BURLINGTON, Vt. (AP) – A Champlain College student, apparently intoxicated, fell into drifting snow and died as he walked home from a party in a snowstorm Saturday night.
The body of Owen Smith, 21, of Camden, Maine, was found by a snowplow driver Sunday .
The state medical examiner performed an autopsy Monday, but toxicology results won’t be available for about a month, said Deputy Police Chief Walt Decker.
“It seems to be a case of hypothermia with some alcohol involvement,” Decker said. “We do have some witnesses who say he consumed a sizable amount of alcohol.”
Smith went to a party Saturday night, Decker said. Others at the party said he left sometime between midnight and 1 a.m. Sunday, Decker said. He said Smith might have set off from the party toward his home, but became disoriented in the storm; might have made stops – such as at a bar or another party – as he walked through the city; or even arrived home but headed out again later.
“His exact route, we don’t know,” Decker said.
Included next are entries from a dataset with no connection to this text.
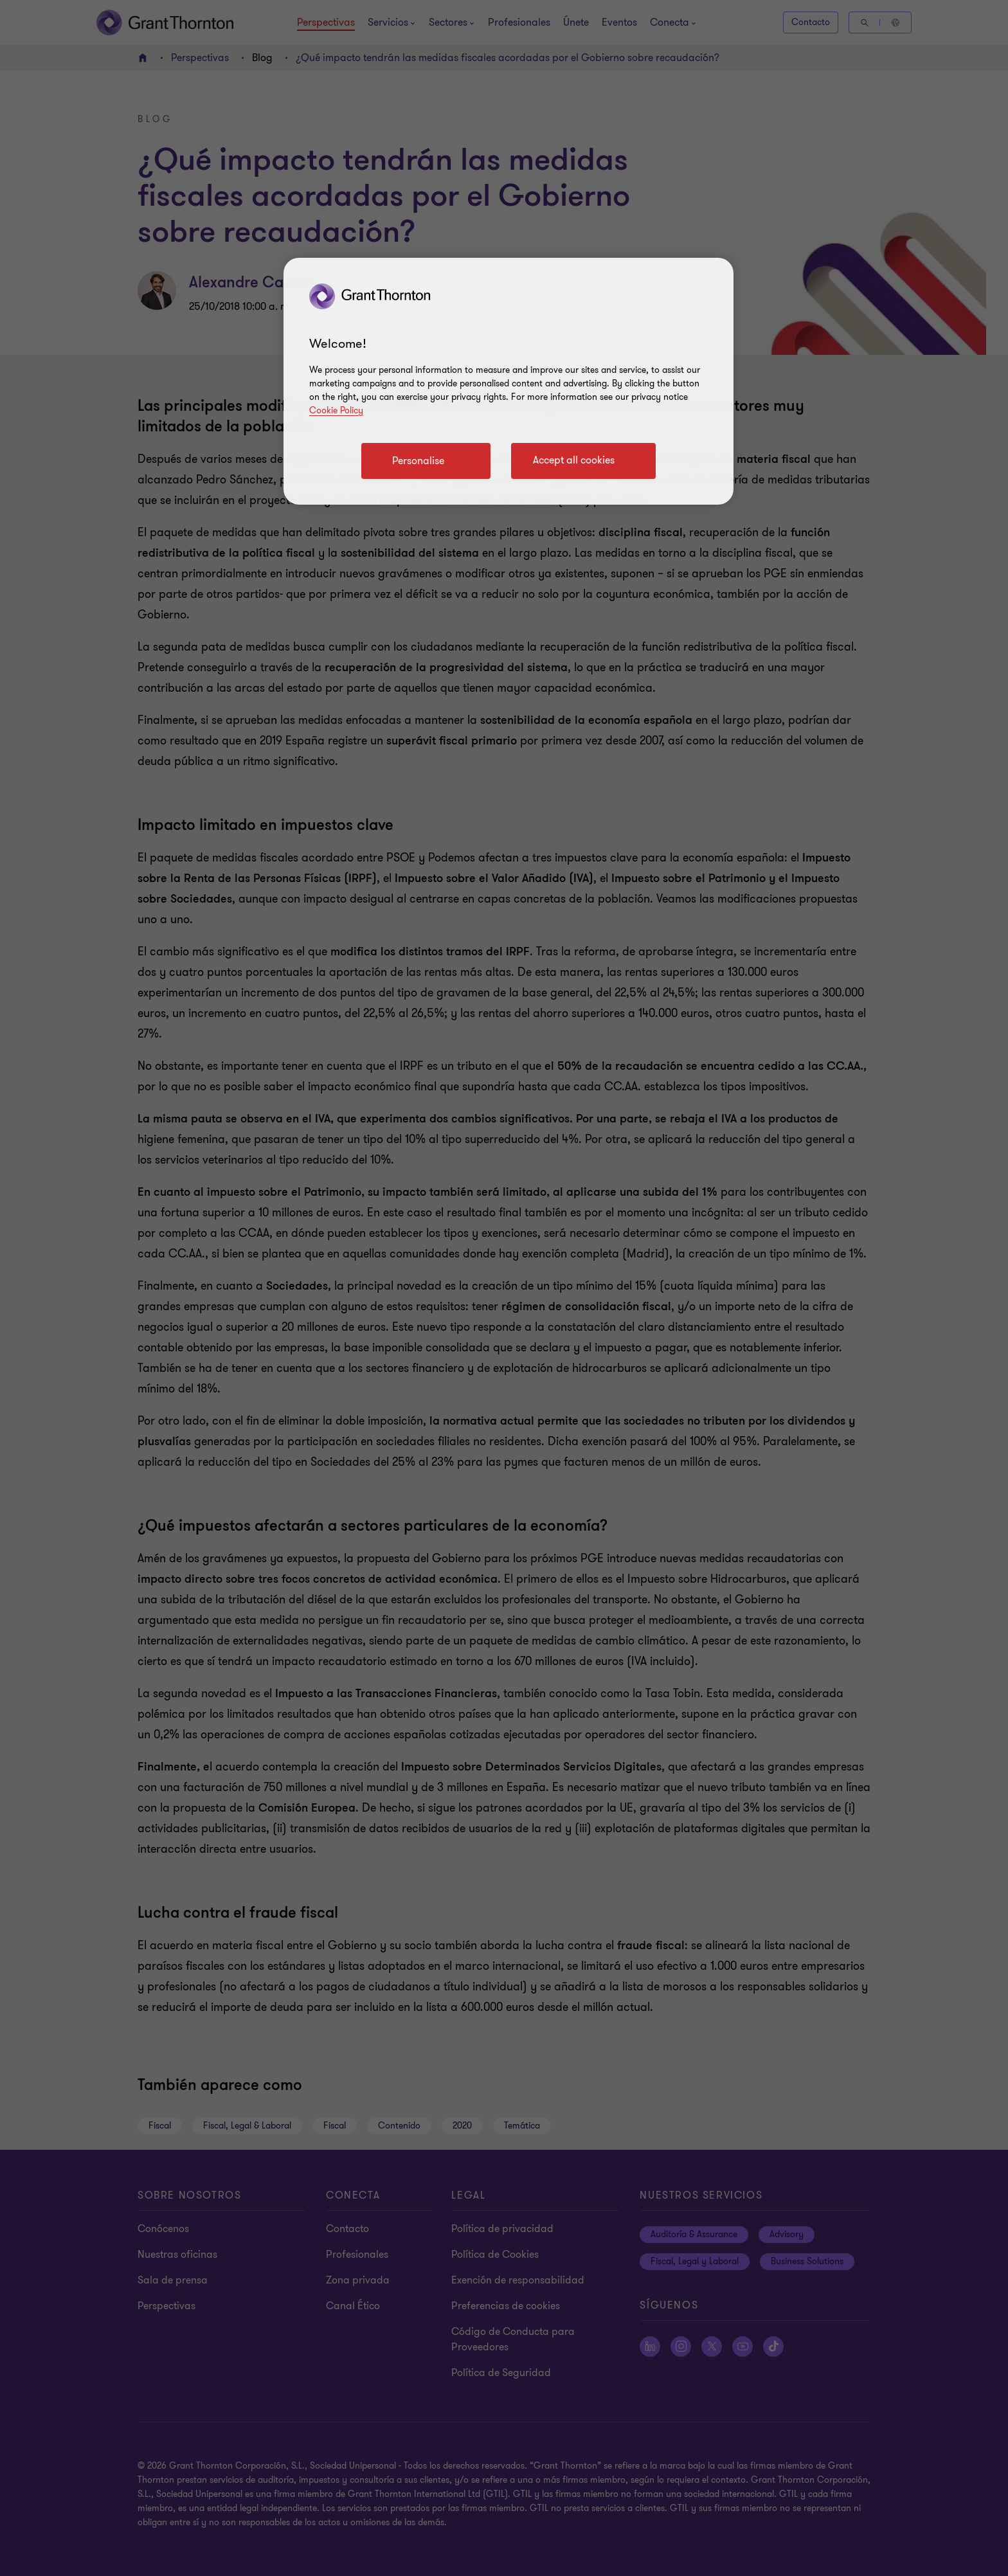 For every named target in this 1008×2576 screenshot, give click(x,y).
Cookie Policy (336, 410)
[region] (509, 381) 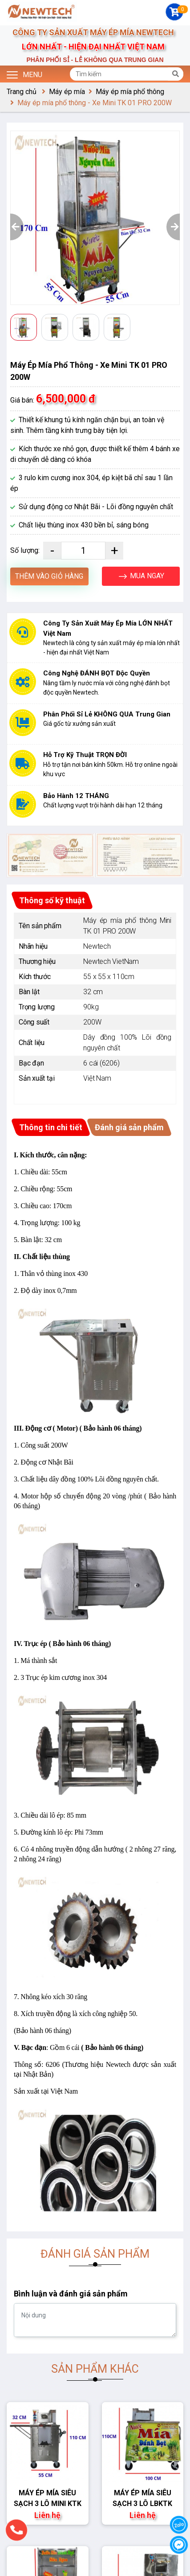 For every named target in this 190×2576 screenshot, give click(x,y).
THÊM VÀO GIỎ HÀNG (49, 576)
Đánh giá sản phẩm (129, 1127)
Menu (24, 74)
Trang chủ (21, 91)
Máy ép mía (67, 91)
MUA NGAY (140, 576)
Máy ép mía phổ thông (130, 91)
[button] (17, 227) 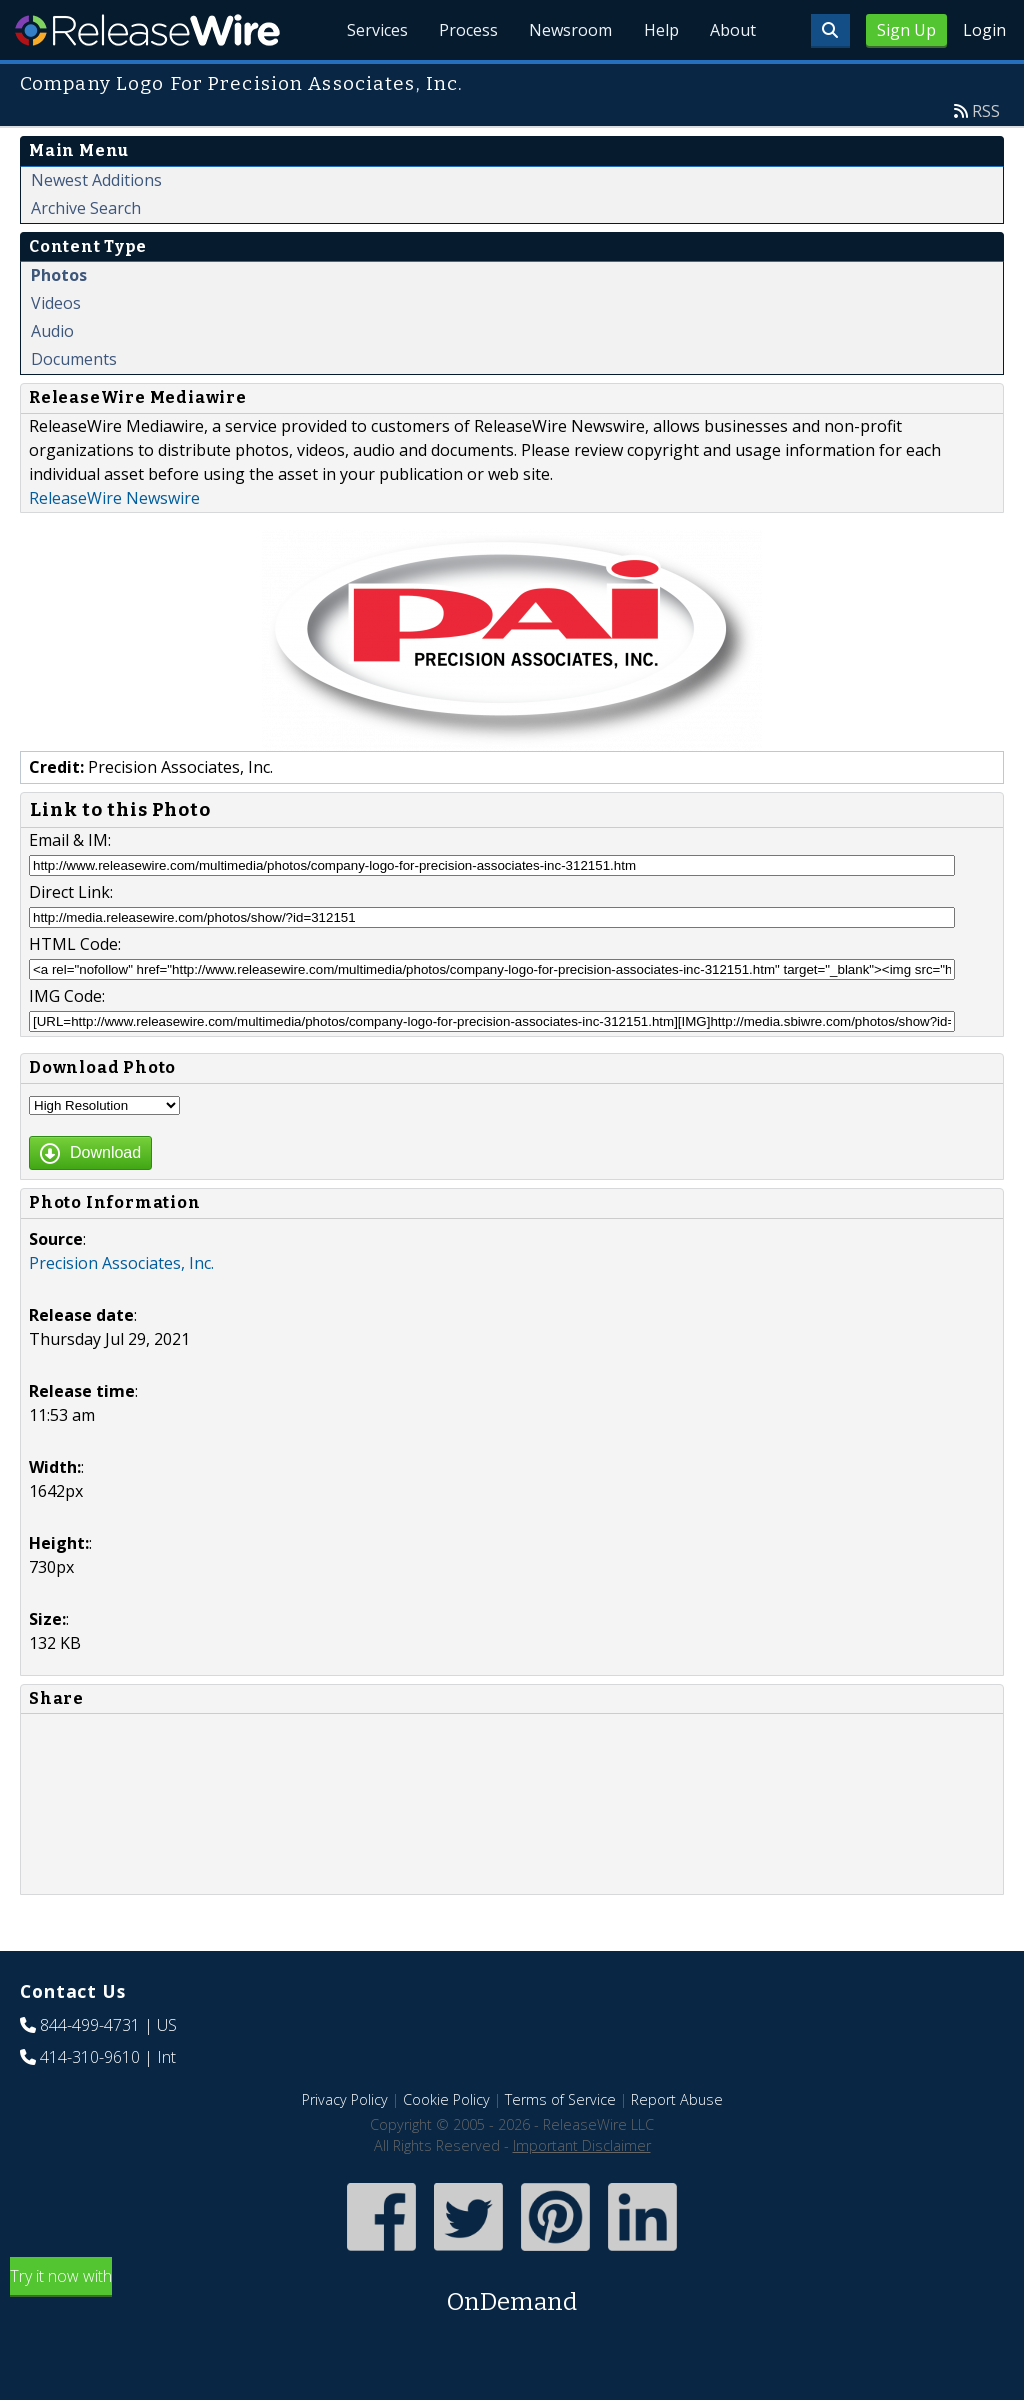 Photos (59, 275)
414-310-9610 (90, 2057)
Smith’s body was discovered at about 3:30 p.m. Sunday by a snowplow driver who spotted something odd on the ground and got out of the plow to investigate, Decker said. He said Smith was wearing a jacket.
Dr. Steve Leffler, an emergency-room physician at Fletcher Allen Health Care in Burlington, said hypothermia leads to shivering, confusion and eventually unconsciousness and death.
“You get lethargic, you get sleepy, and you start to make bad decisions,” Leffler said. He added that alcohol can speed up the effects of hypothermia because more blood remains in a person’s extremities, where it can become cold.
“That would make your decision-making twice as bad,” he said of the combination of alcohol and hypothermia.